The U.S. Supreme Court took up Moore v. Harper, a case last year out of North Carolina that many proponents of the independent state legislature theory viewed as a vehicle to address the theory. That case was Republican legislators in North Carolina challenging a state Supreme Court decision that ruled that the maps lawmakers drew were unconstitutional partisan gerrymanders, with court-drawn congressional maps eventually being used for the 2022 elections.

Four Supreme Court justices — Clarence Thomas, Samuel Alito, Neil Gorsuch and Brett Kavanaugh — have in the past at least entertained ISL theory. But during oral arguments in December, a majority of the court seemed unwilling to adopt a strong version of the theory.

But since December, the North Carolina state Supreme Court announced it was rehearing a case on redistricting in the state — a highly unusual move that came after the court flipped from 4-3 Democratic to 5-2 Republican in the November elections. Ultimately, the North Carolina state Supreme Court overturned its own ruling on redistricting and said that it would not litigate partisan gerrymandering, vacating the decision that is the basis for the Moore case the U.S. Supreme Court is still considering.

That has raised the question of if the U.S. Supreme Court will still issue a decision in Moore or dismiss the case as improvidently granted, which is the court effectively saying it should not have heard it in the first place. There have been signs the court is leaning in that direction.

The federal Supreme Court has — twice — asked parties involved in the case to issue further briefings: Once after the North Carolina court said it would rehear the case, and again following the ruling out of North Carolina. Court watchers say the plea for more briefings was a sign the U.S. Supreme Court might ultimately skip on issuing a decision.

This situation is leading to a fairly unusual divide — with some opponents of the theory arguing that the court doesn’t have the jurisdiction to issue the ruling and should dismiss the case, and others arguing it is imperative that the court still issue a decision now.

The North Carolina state court ruling “makes it even more clear that the Supreme Court needs to make a decision about whether or not that legislature should be able to rule over federal elections without any checks or balances or if we still want courts to have a role,” said Kathay Feng, the vice president of programs at the good government group Common Cause. Common Cause is one of the parties in the federal lawsuit opposing the ISL theory.

“We need to have a definitive answer from the Supreme Court,” she continued.

But Marc Elias — the powerful Democratic lawyer whose firm is representing other parties in the Moore case — disagreed, saying the case always had jurisdictional problems and the high court had no business weighing in.

Elias, who is not counsel of record for the Moore case, argued that the conversation around ISL is one that is largely taking place by people who are in the “faculty lounge at various law schools” and not those who regularly litigate cases. And, he says, the current makeup of the court also raises a concern. “Given the composition of the Supreme Court, no one who cares about free and fair elections should be rushing to get the Supreme Court to potentially create any doctrine where none exists,” he added.

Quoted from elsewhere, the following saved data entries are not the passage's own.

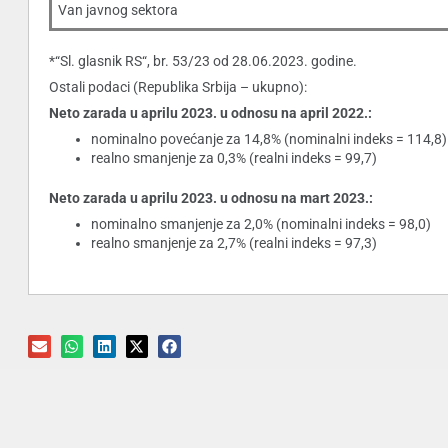
Van javnog sektora
*“Sl. glasnik RS“, br. 53/23 od 28.06.2023. godine.
Ostali podaci (Republika Srbija – ukupno):
Neto zarada u aprilu 2023. u odnosu na april 2022.:
nominalno povećanje za 14,8% (nominalni indeks = 114,8)
realno smanjenje za 0,3% (realni indeks = 99,7)
Neto zarada u aprilu 2023. u odnosu na mart 2023.:
nominalno smanjenje za 2,0% (nominalni indeks = 98,0)
realno smanjenje za 2,7% (realni indeks = 97,3)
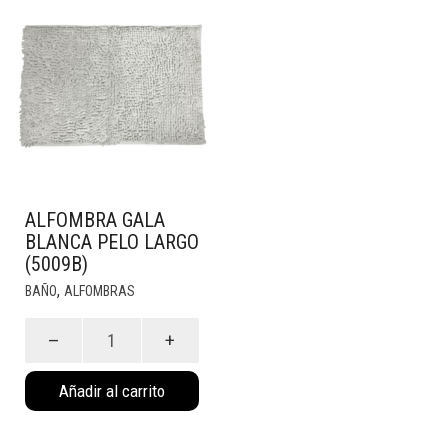
ALFOMBRA GALA
BLANCA PELO LARGO
(5009B)
,
BAÑO
ALFOMBRAS
Alfombra
Gala
Blanca
Añadir al carrito
Pelo
Largo
(5009B)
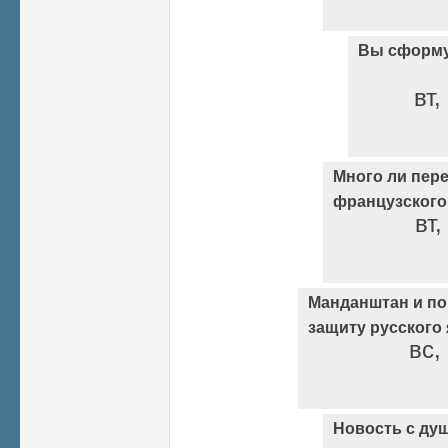
Вы сформу
вт,
Много ли пере
французского
вт,
Манданштан и по
защиту русского
вс,
Новость с душк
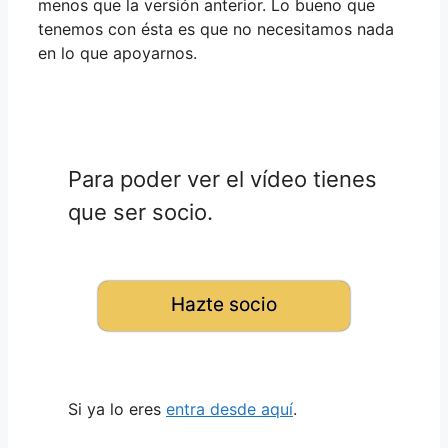
menos que la versión anterior. Lo bueno que
tenemos con ésta es que no necesitamos nada
en lo que apoyarnos.
Para poder ver el vídeo tienes
que ser socio.
Hazte socio
Si ya lo eres
entra desde aquí
.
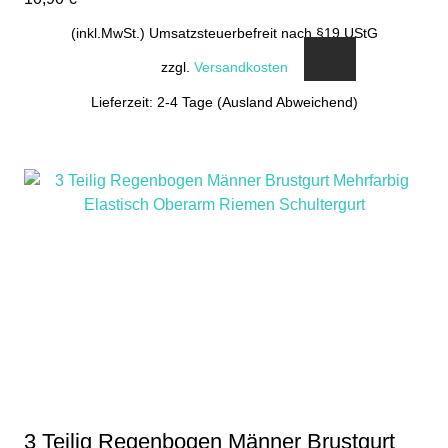
(inkl.MwSt.) Umsatzsteuerbefreit nach §19 UStG
zzgl.
Versandkosten
Lieferzeit: 2-4 Tage (Ausland Abweichend)
3 Teilig Regenbogen Männer Brustgurt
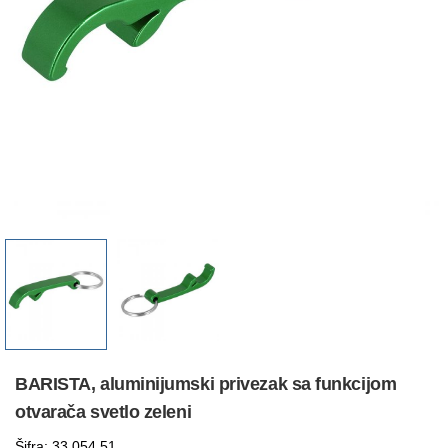
BARISTA, aluminijumski privezak sa funkcijom
otvarača svetlo zeleni
Šifra: 33.054.51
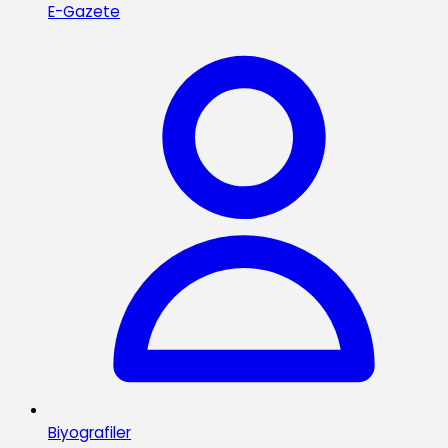
E-Gazete
Biyografiler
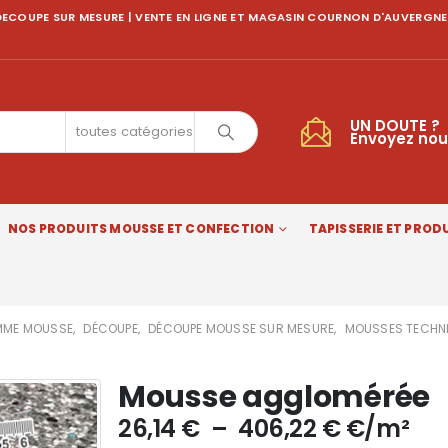
ECOUPE SUR MESURE | VENTE EN LIGNE ET MAGASIN COURNON D'AUVERGNE
UN DOUTE ?
toutes catégories
Envoyez nou
NOS PRODUITS MOUSSE ET CONFECTION
TAPISSERIE ET PRODU
ME MOUSSE
,
DÉCOUPE
,
DÉCOUPE MOUSSE SUR MESURE
,
MOUSSES TECHN
Mousse agglomérée
Plage
26,14
€
–
406,22
€
€/m²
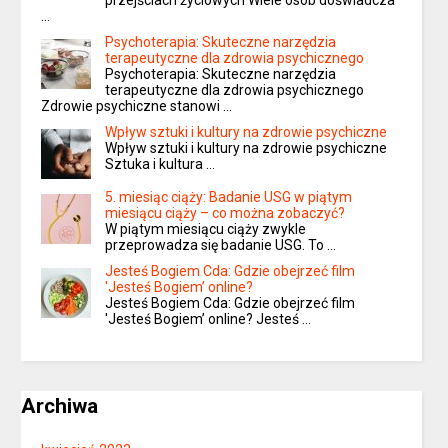
przejściach życiowych Wiele osób doświadcza
…
Psychoterapia: Skuteczne narzędzia
terapeutyczne dla zdrowia psychicznego
Psychoterapia: Skuteczne narzędzia
terapeutyczne dla zdrowia psychicznego
Zdrowie psychiczne stanowi …
Wpływ sztuki i kultury na zdrowie psychiczne
Wpływ sztuki i kultury na zdrowie psychiczne
Sztuka i kultura …
5. miesiąc ciąży: Badanie USG w piątym
miesiącu ciąży – co można zobaczyć?
W piątym miesiącu ciąży zwykle
przeprowadza się badanie USG. To …
Jesteś Bogiem Cda: Gdzie obejrzeć film
'Jesteś Bogiem’ online?
Jesteś Bogiem Cda: Gdzie obejrzeć film
'Jesteś Bogiem’ online? Jesteś …
Archiwa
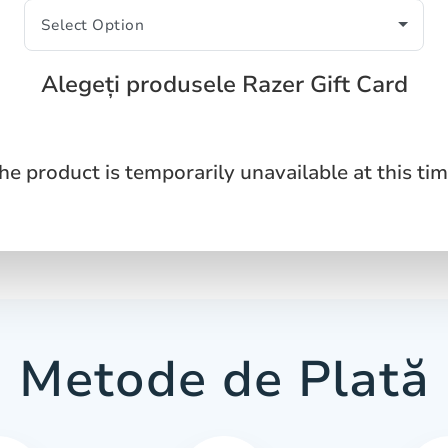
Alegeți produsele Razer Gift Card
he product is temporarily unavailable at this tim
Metode de Plată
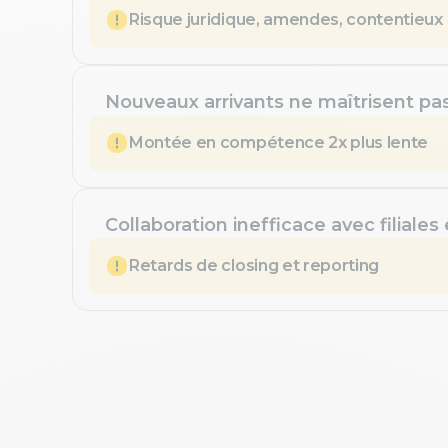
Risque juridique, amendes, contentieux
Nouveaux arrivants ne maîtrisent pa
Montée en compétence 2x plus lente
Collaboration inefficace avec filiales
Retards de closing et reporting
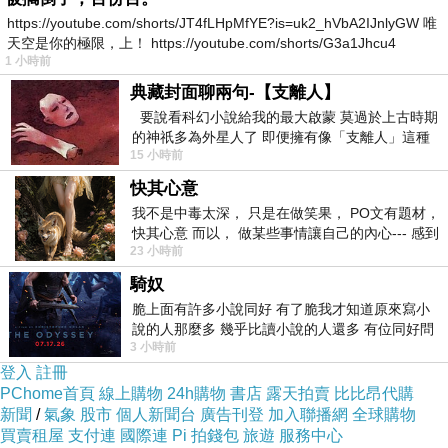
美味的
義大利餐
，去附近超市閒逛。
https://youtube.com/shorts/JT4fLHpMfYE?is=uk2_hVbA2IJnlyGW 唯
天空是你的極限，上！ https://youtube.com/shorts/G3a1Jhcu4
（
住宿
：
普樂美雅飯店門司港
）
1 小時前
典藏封面聊兩句-【支離人】
Day2：
門司港懷舊區-下關-小倉-廣島
：享用完超
要說看科幻小說給我的最大啟蒙 莫過於上古時期
的神祇多為外星人了 即便擁有像「支離人」這種
美味的
早餐
，早上在
門司港懷舊區
閒逛拍照，中
15 小時前
驚世駭俗的神通法門 也未必讀
午坐船到下關，到
唐戶市場
享用午餐，下午逛
快其心意
「
日清議和紀念館
」與「
赤間神宮
」，搭船回門
我不是中毒太深， 只是在做笑果， PO文有題材，
司港去吃天婦羅，再從門司港回到小倉，傍晚從
快其心意 而以， 做某些事情讓自己的內心--- 感到
23 小時前
愉快。
小倉搭新幹線到廣島，搭飯店接駁車去
王子飯
騎奴
店
，今天晚餐在
飯店吃
。（住宿：
廣島王子酒
脆上面有許多小說同好 有了脆我才知道原來寫小
店
）
說的人那麼多 幾乎比讀小說的人還多 有位同好問
3 小時前
了一個問題 她說為什麼高中文學獎的
登入
註冊
Day3：
宮島一日遊
：吃完超豐盛的
早餐
，從飯店
PChome首頁
線上購物
24h購物
書店
露天拍賣
比比昂代購
碼頭直接搭快船到宮島，參觀
嚴島神社
、鳥居、
新聞
/
氣象
股市
個人新聞台
廣告刊登
加入聯播網
全球購物
買賣租屋
支付連
國際連
Pi 拍錢包
旅遊
服務中心
紅葉谷，
搭乘纜車
上獅子岩看無敵海景，再
爬山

The court has not given any indication on when it would issue either a decision on the case, or potentially dismiss it as improvidently granted. But if it does, there would be relatively few opportunities for the court to reconsider ISL before the heat of the 2024 election.

Levitt, the former White House aide, argues that with so many justices publicly embracing at least part of the theory in past writings, the court has already started to “play footsie” with ISL — and lower courts could follow that lead and try to write the theory into decisions.

"Mixed signals in the middle of an election cycle are a real problem,” Levitt said.